CORTE SUPREMA DE JUSTICIA República de Colombia Corte Suprema de Justicia Sala de Casación Civil República de Colombia Corte Suprema de Justicia Sala de Casación Civil CORTE SUPREMA DE JUSTICIA SALA DE CASACIÓN CIVIL Magistrado Ponente: CÉSAR JULIO VALENCIA COPETE Bogotá, D. C., veinticinco (25) de marzo de dos mil nueve (2009). Ref. exp. 2000122140002008-00125-01 Procede la Corte a decidir lo que corresponde en relación con la impugnación planteada por quien dijo actuar a nombre de Víctor Reyes Pérez, vinculado al trámite constitucional, contra el fallo de 23 de enero de 2009 de la Sala Civil – Familia - Laboral del Tribunal Superior del Distrito Judicial de Valledupar, que concedió el amparo constitucional deprecado por Héctor Mario Mendoza.
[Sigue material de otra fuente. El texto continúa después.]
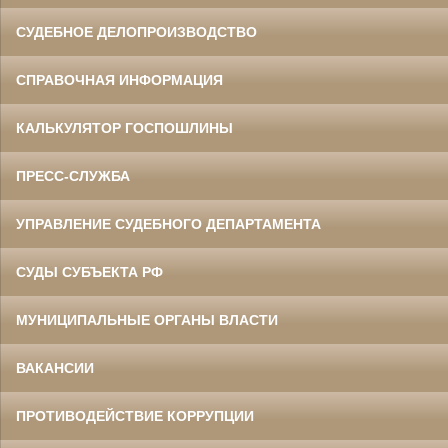
СУДЕБНОЕ ДЕЛОПРОИЗВОДСТВО
СПРАВОЧНАЯ ИНФОРМАЦИЯ
КАЛЬКУЛЯТОР ГОСПОШЛИНЫ
ПРЕСС-СЛУЖБА
УПРАВЛЕНИЕ СУДЕБНОГО ДЕПАРТАМЕНТА
СУДЫ СУБЪЕКТА РФ
МУНИЦИПАЛЬНЫЕ ОРГАНЫ ВЛАСТИ
ВАКАНСИИ
ПРОТИВОДЕЙСТВИЕ КОРРУПЦИИ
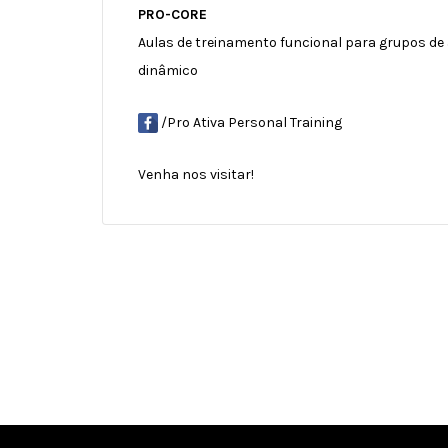
PRO-CORE
Aulas de treinamento funcional para grupos de
dinâmico
/Pro Ativa Personal Training
Venha nos visitar!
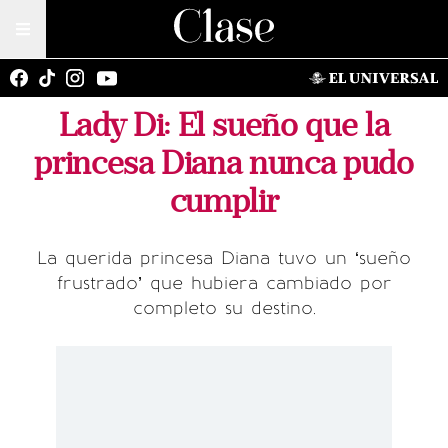
Lady Di: El sueño que la
princesa Diana nunca pudo
cumplir
La querida princesa Diana tuvo un ‘sueño
frustrado’ que hubiera cambiado por
completo su destino.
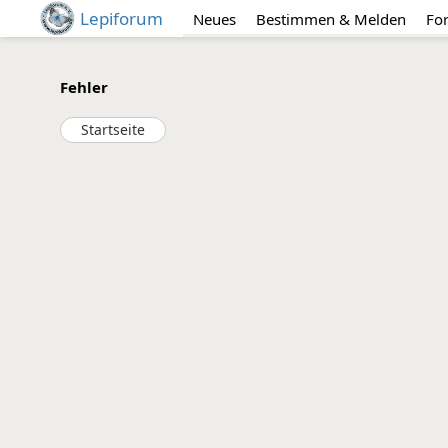
Lepiforum
Neues
Bestimmen & Melden
Fo
Fehler
Startseite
Ha de tenerse en cuenta cómo para la intervención en la actuación relativa al derecho de amparo de que trata el artículo 86 de la Constitución Política no se requieren formalidades especiales como, verbi gratia, la autenticación de los escritos, la citación de las normas infringidas ni hacerlo por medio de apoderado, según se infiere de lo dispuesto en el Decreto 2591 de 1991.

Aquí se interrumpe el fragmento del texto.